» Work task
Transcribe the listing in full, word for word; pictures do not belong in the copy.

» Data
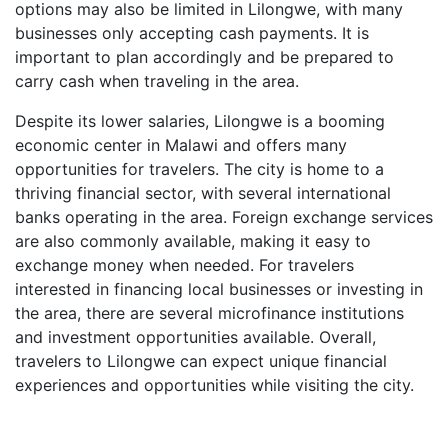
options may also be limited in Lilongwe, with many
businesses only accepting cash payments. It is
important to plan accordingly and be prepared to
carry cash when traveling in the area.
Despite its lower salaries, Lilongwe is a booming
economic center in Malawi and offers many
opportunities for travelers. The city is home to a
thriving financial sector, with several international
banks operating in the area. Foreign exchange services
are also commonly available, making it easy to
exchange money when needed. For travelers
interested in financing local businesses or investing in
the area, there are several microfinance institutions
and investment opportunities available. Overall,
travelers to Lilongwe can expect unique financial
experiences and opportunities while visiting the city.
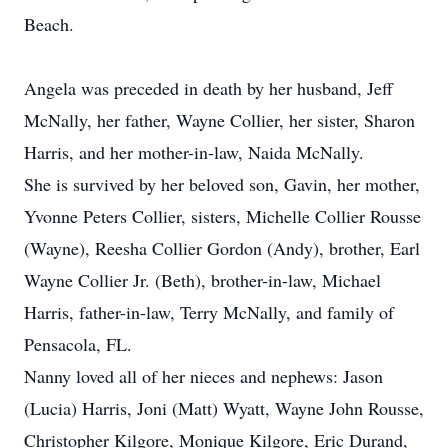
Beach.
Angela was preceded in death by her husband, Jeff
McNally, her father, Wayne Collier, her sister, Sharon
Harris, and her mother-in-law, Naida McNally.
She is survived by her beloved son, Gavin, her mother,
Yvonne Peters Collier, sisters, Michelle Collier Rousse
(Wayne), Reesha Collier Gordon (Andy), brother, Earl
Wayne Collier Jr. (Beth), brother-in-law, Michael
Harris, father-in-law, Terry McNally, and family of
Pensacola, FL.
Nanny loved all of her nieces and nephews: Jason
(Lucia) Harris, Joni (Matt) Wyatt, Wayne John Rousse,
Christopher Kilgore, Monique Kilgore, Eric Durand,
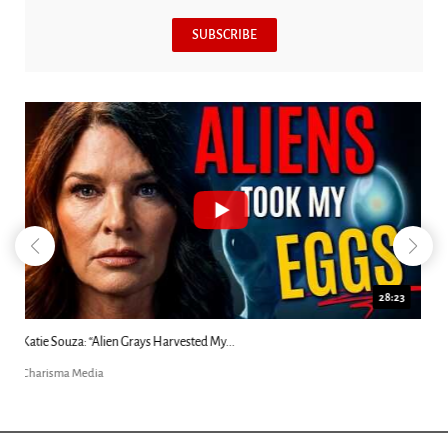
SUBSCRIBE
18:44
Kim Clement's 'Suddenly' Prophecies Decoded |...
Charisma Media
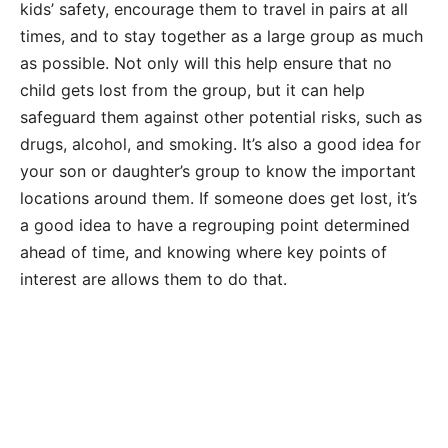
kids’ safety, encourage them to travel in pairs at all
times, and to stay together as a large group as much
as possible. Not only will this help ensure that no
child gets lost from the group, but it can help
safeguard them against other potential risks, such as
drugs, alcohol, and smoking. It’s also a good idea for
your son or daughter’s group to know the important
locations around them. If someone does get lost, it’s
a good idea to have a regrouping point determined
ahead of time, and knowing where key points of
interest are allows them to do that.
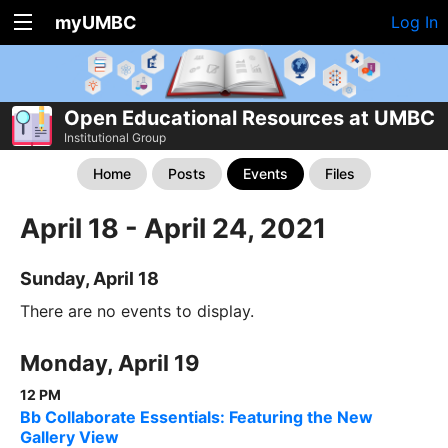
myUMBC
Log In
Open Educational Resources at UMBC
Institutional Group
Home
Posts
Events
Files
April 18 - April 24, 2021
Sunday, April 18
There are no events to display.
Monday, April 19
12 PM
Bb Collaborate Essentials: Featuring the New
Gallery View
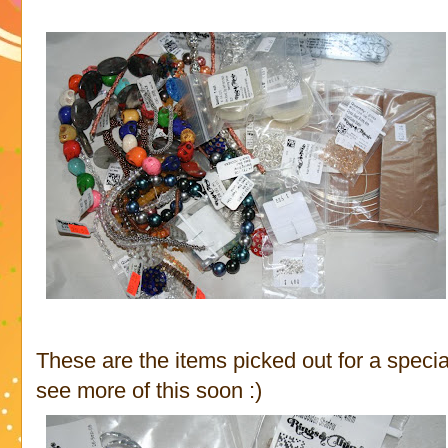
These are the items picked out for a specia
see more of this soon :)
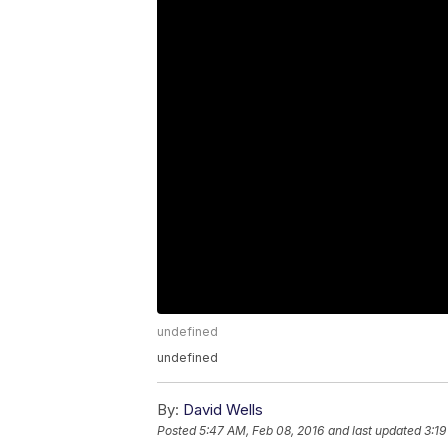
undefined
undefined
By:
David Wells
Posted
5:47 AM, Feb 08, 2016
and last updated
3:19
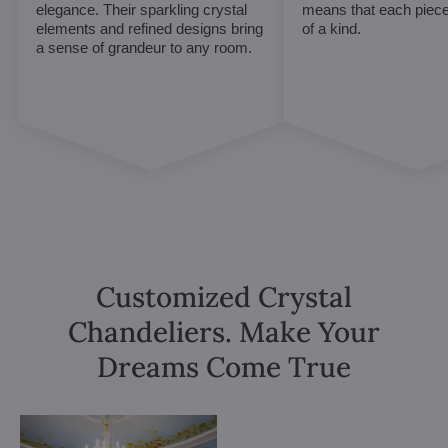
elegance. Their sparkling crystal
means that each piece 
elements and refined designs bring
of a kind.
a sense of grandeur to any room.
Customized Crystal
Chandeliers. Make Your
Dreams Come True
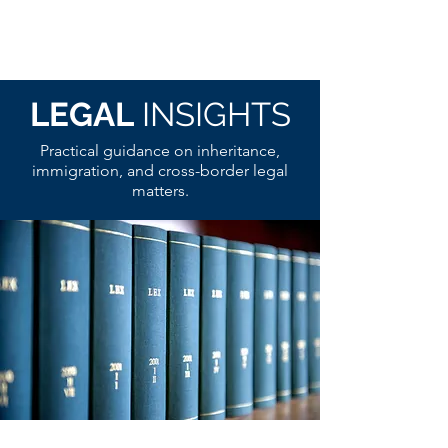
LEGAL
INSIGHTS
Practical guidance on inheritance,
immigration, and cross-border legal
matters.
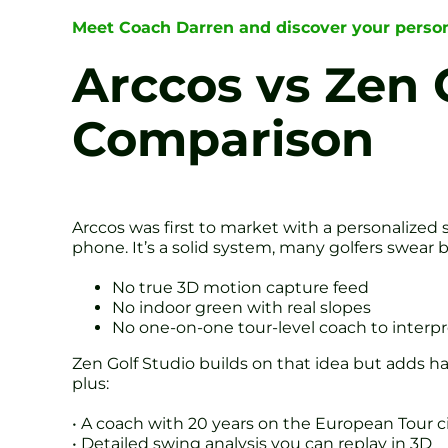
Meet Coach Darren and discover your person
Arccos vs Zen 
Comparison
Arccos was first to market with a personalized s
phone. It’s a solid system, many golfers swear by 
No true 3D motion capture feed
No indoor green with real slopes
No one-on-one tour-level coach to interp
Zen Golf Studio builds on that idea but adds 
plus:
• A coach with 20 years on the European Tour ci
• Detailed swing analysis you can replay in 3D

» Written solution
options may also be limited in Lilongwe, with many
businesses only accepting cash payments. It is
important to plan accordingly and be prepared to
carry cash when traveling in the area.
Despite its lower salaries, Lilongwe is a booming
economic center in Malawi and offers many
opportunities for travelers. The city is home to a
thriving financial sector, with several international
banks operating in the area. Foreign exchange services
are also commonly available, making it easy to
exchange money when needed. For travelers
interested in financing local businesses or investing in
the area, there are several microfinance institutions
and investment opportunities available. Overall,
travelers to Lilongwe can expect unique financial
experiences and opportunities while visiting the city.
Beach.
Angela was preceded in death by her husband, Jeff
McNally, her father, Wayne Collier, her sister, Sharon
Harris, and her mother-in-law, Naida McNally.
She is survived by her beloved son, Gavin, her mother,
Yvonne Peters Collier, sisters, Michelle Collier Rousse
(Wayne), Reesha Collier Gordon (Andy), brother, Earl
Wayne Collier Jr. (Beth), brother-in-law, Michael
Harris, father-in-law, Terry McNally, and family of
Pensacola, FL.
Nanny loved all of her nieces and nephews: Jason
(Lucia) Harris, Joni (Matt) Wyatt, Wayne John Rousse,
Christopher Kilgore, Monique Kilgore, Eric Durand,
SUBSCRIBE
18:44
Kim Clement's 'Suddenly' Prophecies Decoded |...
Charisma Media
kids’ safety, encourage them to travel in pairs at all
times, and to stay together as a large group as much
as possible. Not only will this help ensure that no
child gets lost from the group, but it can help
safeguard them against other potential risks, such as
drugs, alcohol, and smoking. It’s also a good idea for
your son or daughter’s group to know the important
locations around them. If someone does get lost, it’s
a good idea to have a regrouping point determined
ahead of time, and knowing where key points of
interest are allows them to do that.
myUMBC
Log In
Open Educational Resources at UMBC
Institutional Group
Home
Posts
Events
Files
April 18 - April 24, 2021
Sunday, April 18
There are no events to display.
Monday, April 19
12 PM
Bb Collaborate Essentials: Featuring the New
Gallery View
These are the items picked out for a specia
see more of this soon :)
undefined
undefined
By:
David Wells
Posted
5:47 AM, Feb 08, 2016
and last updated
3:19
elegance. Their sparkling crystal
means that each piece 
elements and refined designs bring
of a kind.
a sense of grandeur to any room.
Customized Crystal
Chandeliers. Make Your
Dreams Come True
LEGAL
INSIGHTS
Practical guidance on inheritance,
immigration, and cross-border legal
matters.
Meet Coach Darren and discover your person
Arccos vs Zen 
Comparison
Arccos was first to market with a personalized s
phone. It’s a solid system, many golfers swear by 
No true 3D motion capture feed
No indoor green with real slopes
No one-on-one tour-level coach to interp
Zen Golf Studio builds on that idea but adds 
plus:
• A coach with 20 years on the European Tour ci
• Detailed swing analysis you can replay in 3D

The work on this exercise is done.